Fighting between Syria’s Kurdish forces, pro-Assad militia enters fourth day

CENTCOM commander Gen. Kenneth McKenzie said the United States is “prepared to assist” the Kurdish-led forces to de-escalate clashes.

Fighting escalated between Syria’s Kurdish-led forces and members of a pro-regime militia in the northeastern city of Qamishli on Friday after a local community leader was shot dead returning home from a meeting about reducing tensions in the city.

Shaykh Hayes al-Jaryan, also known as Abu Lawrence, was killed late Thursday night near his home near Qamishli airport, an area controlled by the pro-regime National Defense Force militia, according to local officials.

One local source described al-Jaryan as an independent mediator who had “a good relationship” with the Syrian Democratic Forces. His son Lawrence was killed in the war against the Islamic State in 2014.

No group has claimed credit for al-Jaryan’s death, which has renewed urban fighting that broke out earlier this week between Kurdish-led security forces and the NDF around the Tayy neighborhood, in which families from the Arab tribe of the same name are prominent.

The fighting broke out on Tuesday night after an Asayish officer was killed in a shootout with NDF fighters at a checkpoint near the city’s center. The cause of the incident remains unclear, as does the number of additional casualties.

At least two children have been killed in the crossfire so far, according to the Rudaw news agency. The Syria-based Rojava Information Center reported Friday that two people have died and six have been injured in the skirmishes so far.

Local community leaders in Qamishli are seeking renewed dialogue to end the fighting, according to a local official who spoke to Al-Monitor on the condition of anonymity.

Syria’s Kurdish-led forces control roughly a third of the country, having captured it during the fight against the Islamic State thanks to support from the US-led international military coalition.

Some areas of Qamishli, including the airport, have remained in control of pro-Assad militias under an agreement between the two sides. The city lies in Syria’s far northeast, near the country’s borders with Iraq and Turkey.
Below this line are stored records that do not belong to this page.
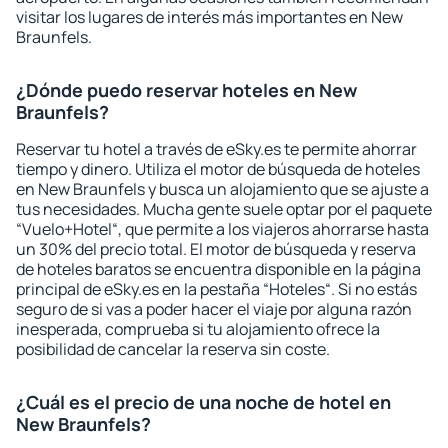
visitar los lugares de interés más importantes en New
Braunfels.
¿Dónde puedo reservar hoteles en New
Braunfels?
Reservar tu hotel a través de eSky.es te permite ahorrar
tiempo y dinero. Utiliza el motor de búsqueda de hoteles
en New Braunfels y busca un alojamiento que se ajuste a
tus necesidades. Mucha gente suele optar por el paquete
“Vuelo+Hotel“, que permite a los viajeros ahorrarse hasta
un 30% del precio total. El motor de búsqueda y reserva
de hoteles baratos se encuentra disponible en la página
principal de eSky.es en la pestaña “Hoteles“. Si no estás
seguro de si vas a poder hacer el viaje por alguna razón
inesperada, comprueba si tu alojamiento ofrece la
posibilidad de cancelar la reserva sin coste.
¿Cuál es el precio de una noche de hotel en
New Braunfels?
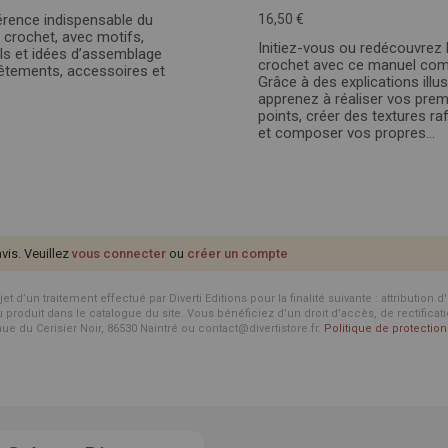
érence indispensable du
16,50 €
 crochet, avec motifs,
Initiez-vous ou redécouvrez l
ls et idées d’assemblage
crochet avec ce manuel comp
êtements, accessoires et
Grâce à des explications illus
apprenez à réaliser vos prem
points, créer des textures ra
et composer vos propres...
avis. Veuillez
vous connecter
ou
créer un compte
d’un traitement effectué par Diverti Editions pour la finalité suivante : attribution 
roduit dans le catalogue du site. Vous bénéficiez d’un droit d’accès, de rectificat
enue du Cerisier Noir, 86530 Naintré ou contact@divertistore.fr.
Politique de protecti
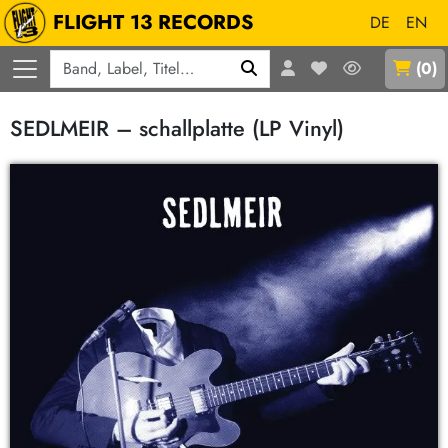
FLIGHT 13 RECORDS
DE
EN
Q
(
0
)
SEDLMEIR – schallplatte (LP Vinyl)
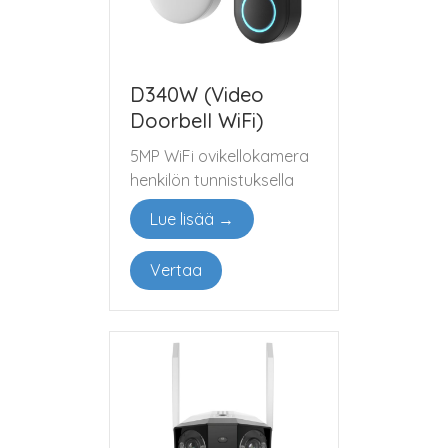
D340W (Video
Doorbell WiFi)
5MP WiFi ovikellokamera
henkilön tunnistuksella
Lue lisää →
Vertaa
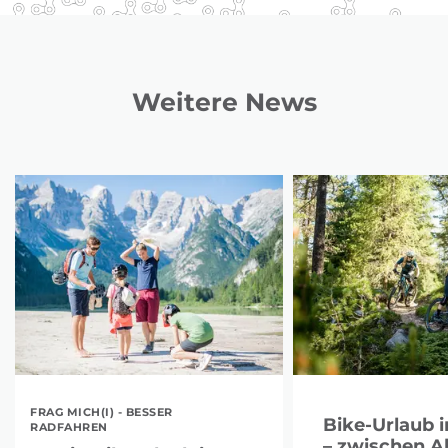
Weitere News
FRAG MICH(I) - BESSER
Bike-Urlaub i
RADFAHREN
– zwischen A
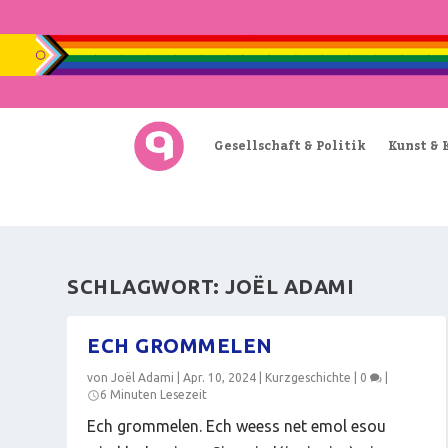
Gesellschaft & Politik
Kunst & 
SCHLAGWORT:
JOËL ADAMI
ECH GROMMELEN
von
Joël Adami
|
Apr. 10, 2024
|
Kurzgeschichte
|
0
|
6 Minuten Lesezeit
Ech grommelen. Ech weess net emol esou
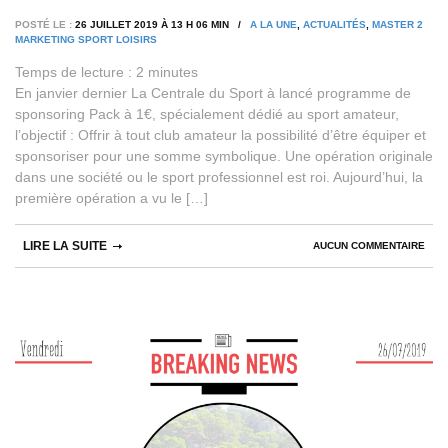
POSTÉ LE :
26 JUILLET 2019 À 13 H 06 MIN /
A LA UNE
,
ACTUALITÉS
,
MASTER 2
MARKETING SPORT LOISIRS
Temps de lecture :
2
minutes
En janvier dernier La Centrale du Sport à lancé programme de
sponsoring Pack à 1€, spécialement dédié au sport amateur,
l’objectif : Offrir à tout club amateur la possibilité d’être équiper et
sponsoriser pour une somme symbolique. Une opération originale
dans une société ou le sport professionnel est roi. Aujourd’hui, la
première opération a vu le […]
LIRE LA SUITE
AUCUN COMMENTAIRE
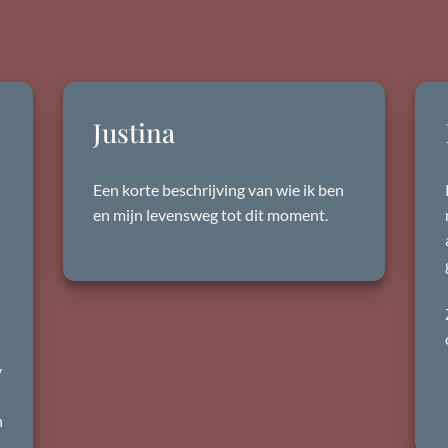
Justina
Een korte beschrijving van wie ik ben
en mijn levensweg tot dit moment.
y
n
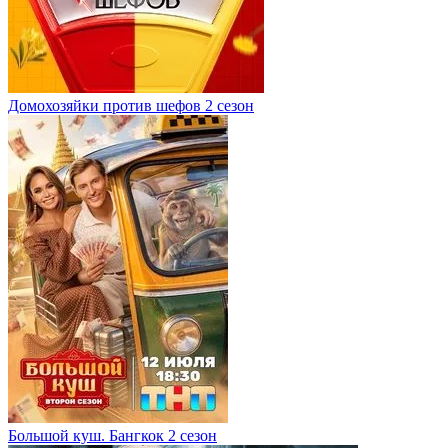
Домохозяйки против шефов 2 сезон
Большой куш. Бангкок 2 сезон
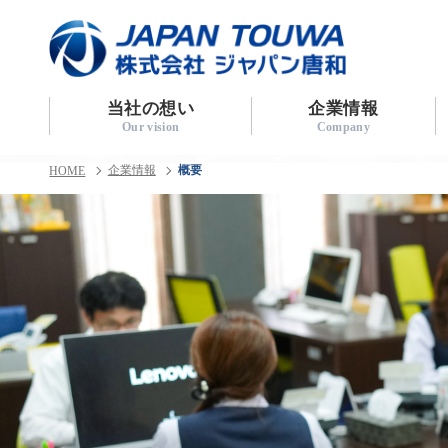
当社の想い
企業情報
企業情報
概要
HOME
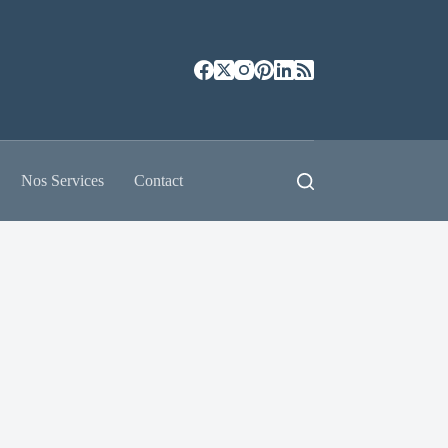
Nos Services
Contact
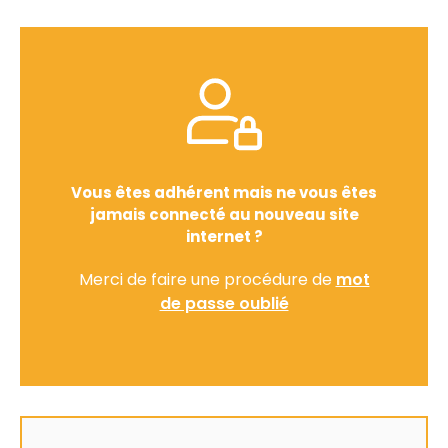
Vous êtes adhérent mais ne vous êtes
jamais connecté au nouveau site
internet ?
Merci de faire une procédure de
mot
de passe oublié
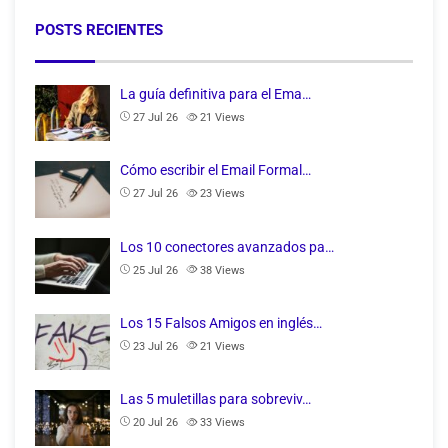
POSTS RECIENTES
La guía definitiva para el Ema…
27 Jul 26
21
Views
Cómo escribir el Email Formal…
27 Jul 26
23
Views
Los 10 conectores avanzados pa…
25 Jul 26
38
Views
Los 15 Falsos Amigos en inglés…
23 Jul 26
21
Views
Las 5 muletillas para sobreviv…
20 Jul 26
33
Views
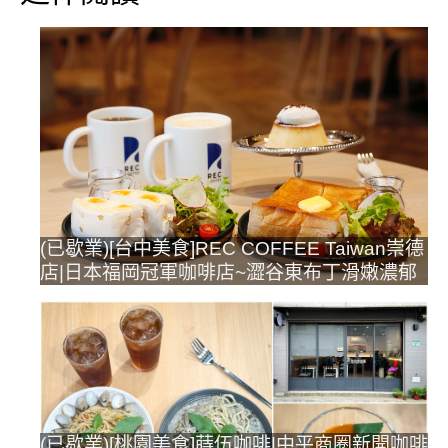
(已歇業)[台中美食]REC COFFEE Taiwan崇德
店|日本福岡冠軍咖啡店~澀谷東布丁滑嫩濃郁
(已歇業)[桃園美食]蒔伍咖啡|中平商圈新開咖啡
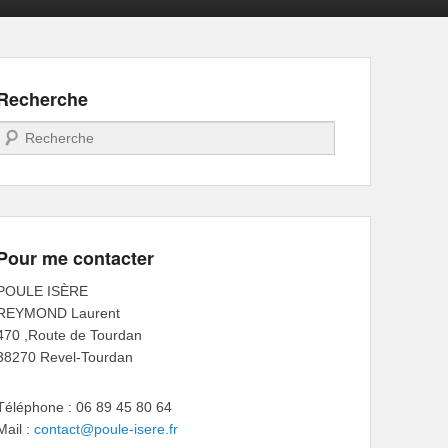
Recherche
Recherche
Pour me contacter
POULE ISÈRE
REYMOND Laurent
470 ,Route de Tourdan
38270 Revel-Tourdan
Téléphone : 06 89 45 80 64
Mail :
contact@poule-isere.fr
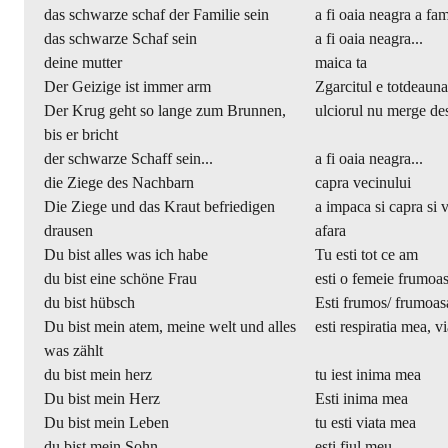
das schwarze schaf der Familie sein
a fi oaia neagra a fam
das schwarze Schaf sein
a fi oaia neagra...
deine mutter
maica ta
Der Geizige ist immer arm
Zgarcitul e totdeauna
Der Krug geht so lange zum Brunnen,
ulciorul nu merge des
bis er bricht
der schwarze Schaff sein...
a fi oaia neagra...
die Ziege des Nachbarn
capra vecinului
Die Ziege und das Kraut befriedigen
a impaca si capra si 
drausen
afara
Du bist alles was ich habe
Tu esti tot ce am
du bist eine schöne Frau
esti o femeie frumoa
du bist hübsch
Esti frumos/ frumoas
Du bist mein atem, meine welt und alles
esti respiratia mea, v
was zählt
du bist mein herz
tu iest inima mea
Du bist mein Herz
Esti inima mea
Du bist mein Leben
tu esti viata mea
du bist mein Sohn
esti fiul meu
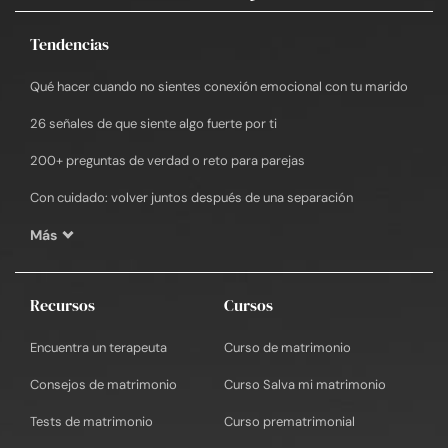
Tendencias
Qué hacer cuando no sientes conexión emocional con tu marido
26 señales de que siente algo fuerte por ti
200+ preguntas de verdad o reto para parejas
Con cuidado: volver juntos después de una separación
Más
Recursos
Cursos
Encuentra un terapeuta
Curso de matrimonio
Consejos de matrimonio
Curso Salva mi matrimonio
Tests de matrimonio
Curso prematrimonial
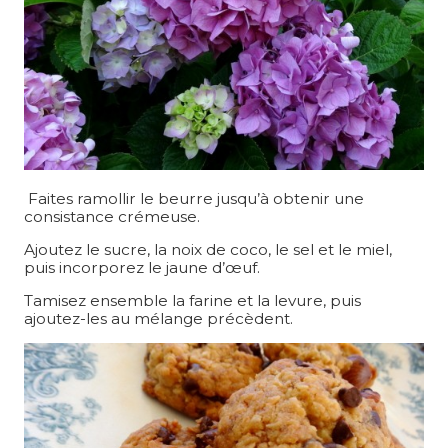
Faites ramollir le beurre jusqu’à obtenir une
consistance crémeuse.
Ajoutez le sucre, la noix de coco, le sel et le miel,
puis incorporez le jaune d’œuf.
Tamisez ensemble la farine et la levure, puis
ajoutez-les au mélange précèdent.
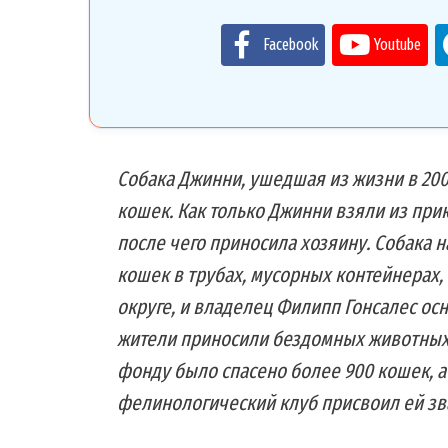
Facebook
Youtube
Собака Джинни, ушедшая из жизни в 200
кошек. Как только Джинни взяли из прию
после чего приносила хозяину. Собака
кошек в трубах, мусорных контейнерах,
округе, и владелец Филипп Гонсалес о
жители приносили бездомных животных 
фонду было спасено более 900 кошек, а 
фелинологический клуб присвоил ей зв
Speaking at the Pentagon on Thursday, the head of all US military forces in the Middle East, Gen. Kenneth “Frank” McKenzie, offered US support to help defuse the fighting.

“We’ll do anything we can to help in de-escalating these clashes,” McKenzie said.

“You prefer to deal with it at the diplomatic level, if you can, or through talking, but we’ll be prepared to assist our SDF partners,” he said.

The US offer comes after an attempt by Russia’s military, which backs President Bashar al-Assad in the country’s decade-long civil war, failed to produce an effective cease-fire on Wednesday.

Sounds of gunfire ripped through the city on Friday for the fourth day in a row, shattering the calm to which residents have become accustomed in recent years under SDF control.

Units of the SDF’s Asayish and anti-terror HAT forces attempted to push into the Tayy neighborhood on Thursday, according to local reports, but their progress has been disputed by the NDF. The pro-government militia draws many of its fighters from the Al-Tayy tribe.

Russia has exploited fighting between the Kurdish-led forces and other groups in northeast Syria to expand its footprint and edge out the US military, whose presence in Deir Ezzor province blocks the Kremlin’s access to lucrative oil deals with the Assad regime.

Though US forces continue to train the Kurdish-led forces to root out the remnants of IS, they are not authorized to engage pro-regime or other parties in the conflict unless acting in self-defense.

Russian mercenaries and pro-regime fighters attempted to seize a US- and SDF-held natural gas field in Deir Ezzor in 2018, only to be met with a blitz of American artillery and airstrikes that reportedly killed as many as 200 fighters.

CENTCOM reported last year that the Assad regime and Russia have worked to exploit ethnic and tribal tensions in areas controlled by the SDF in order to undermine the US foothold in Syria.

US officials have insisted the military will remain in Syria until the Assad regime agrees to hold free and fair elections. The previous administration also demanded that Iran’s fighters, which also support Assad, leave the country.